DIRECTIONS - Retype the whole listing, character for character.

SUPPLIED ENTRIES -
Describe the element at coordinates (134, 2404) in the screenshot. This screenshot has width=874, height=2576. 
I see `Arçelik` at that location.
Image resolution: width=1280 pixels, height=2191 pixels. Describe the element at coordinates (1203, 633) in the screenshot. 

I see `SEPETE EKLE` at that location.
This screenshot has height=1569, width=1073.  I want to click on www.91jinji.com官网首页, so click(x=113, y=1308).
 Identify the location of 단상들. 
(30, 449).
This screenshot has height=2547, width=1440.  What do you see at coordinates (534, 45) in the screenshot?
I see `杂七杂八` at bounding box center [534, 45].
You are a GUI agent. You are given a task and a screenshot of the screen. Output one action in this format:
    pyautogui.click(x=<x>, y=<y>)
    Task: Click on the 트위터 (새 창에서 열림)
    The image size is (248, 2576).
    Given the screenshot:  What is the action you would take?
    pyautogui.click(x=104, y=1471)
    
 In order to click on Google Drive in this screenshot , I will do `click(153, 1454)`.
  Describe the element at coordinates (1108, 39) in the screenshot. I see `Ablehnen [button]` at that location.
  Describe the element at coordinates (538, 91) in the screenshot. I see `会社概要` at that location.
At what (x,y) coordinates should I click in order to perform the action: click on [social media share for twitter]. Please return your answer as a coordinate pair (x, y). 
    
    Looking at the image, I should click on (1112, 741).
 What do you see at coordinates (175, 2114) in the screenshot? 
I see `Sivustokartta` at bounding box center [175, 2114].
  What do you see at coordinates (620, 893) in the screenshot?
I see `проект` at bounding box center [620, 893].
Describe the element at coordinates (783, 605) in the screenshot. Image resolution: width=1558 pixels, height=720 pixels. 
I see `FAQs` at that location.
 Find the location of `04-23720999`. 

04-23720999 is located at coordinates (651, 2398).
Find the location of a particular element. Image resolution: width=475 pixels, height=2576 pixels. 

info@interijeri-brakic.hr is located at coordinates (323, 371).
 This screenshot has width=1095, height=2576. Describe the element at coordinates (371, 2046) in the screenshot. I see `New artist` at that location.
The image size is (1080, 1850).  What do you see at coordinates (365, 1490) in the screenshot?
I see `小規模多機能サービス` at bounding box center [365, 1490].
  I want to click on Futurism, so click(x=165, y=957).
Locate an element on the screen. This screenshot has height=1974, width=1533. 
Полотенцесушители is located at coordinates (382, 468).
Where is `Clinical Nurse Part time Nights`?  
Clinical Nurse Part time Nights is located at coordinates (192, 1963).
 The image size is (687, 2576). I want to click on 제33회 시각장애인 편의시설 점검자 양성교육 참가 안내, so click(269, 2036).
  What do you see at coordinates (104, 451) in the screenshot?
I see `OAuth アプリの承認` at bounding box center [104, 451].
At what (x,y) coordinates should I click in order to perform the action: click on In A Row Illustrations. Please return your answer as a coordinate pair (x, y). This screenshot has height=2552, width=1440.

TASK RESPONSE -
Describe the element at coordinates (134, 2404) in the screenshot. This screenshot has width=874, height=2576. 
I see `Arçelik` at that location.
Image resolution: width=1280 pixels, height=2191 pixels. Describe the element at coordinates (1203, 633) in the screenshot. 

I see `SEPETE EKLE` at that location.
This screenshot has height=1569, width=1073.  I want to click on www.91jinji.com官网首页, so click(x=113, y=1308).
 Identify the location of 단상들. 
(30, 449).
This screenshot has height=2547, width=1440.  What do you see at coordinates (534, 45) in the screenshot?
I see `杂七杂八` at bounding box center [534, 45].
You are a GUI agent. You are given a task and a screenshot of the screen. Output one action in this format:
    pyautogui.click(x=<x>, y=<y>)
    Task: Click on the 트위터 (새 창에서 열림)
    The image size is (248, 2576).
    Given the screenshot:  What is the action you would take?
    pyautogui.click(x=104, y=1471)
    
 In order to click on Google Drive in this screenshot , I will do `click(153, 1454)`.
  Describe the element at coordinates (1108, 39) in the screenshot. I see `Ablehnen [button]` at that location.
  Describe the element at coordinates (538, 91) in the screenshot. I see `会社概要` at that location.
At what (x,y) coordinates should I click in order to perform the action: click on [social media share for twitter]. Please return your answer as a coordinate pair (x, y). 
    
    Looking at the image, I should click on (1112, 741).
 What do you see at coordinates (175, 2114) in the screenshot? 
I see `Sivustokartta` at bounding box center [175, 2114].
  What do you see at coordinates (620, 893) in the screenshot?
I see `проект` at bounding box center [620, 893].
Describe the element at coordinates (783, 605) in the screenshot. Image resolution: width=1558 pixels, height=720 pixels. 
I see `FAQs` at that location.
 Find the location of `04-23720999`. 

04-23720999 is located at coordinates (651, 2398).
Find the location of a particular element. Image resolution: width=475 pixels, height=2576 pixels. 

info@interijeri-brakic.hr is located at coordinates (323, 371).
 This screenshot has width=1095, height=2576. Describe the element at coordinates (371, 2046) in the screenshot. I see `New artist` at that location.
The image size is (1080, 1850).  What do you see at coordinates (365, 1490) in the screenshot?
I see `小規模多機能サービス` at bounding box center [365, 1490].
  I want to click on Futurism, so click(x=165, y=957).
Locate an element on the screen. This screenshot has height=1974, width=1533. 
Полотенцесушители is located at coordinates (382, 468).
Where is `Clinical Nurse Part time Nights`?  
Clinical Nurse Part time Nights is located at coordinates (192, 1963).
 The image size is (687, 2576). I want to click on 제33회 시각장애인 편의시설 점검자 양성교육 참가 안내, so click(269, 2036).
  What do you see at coordinates (104, 451) in the screenshot?
I see `OAuth アプリの承認` at bounding box center [104, 451].
At what (x,y) coordinates should I click in order to perform the action: click on In A Row Illustrations. Please return your answer as a coordinate pair (x, y). This screenshot has height=2552, width=1440.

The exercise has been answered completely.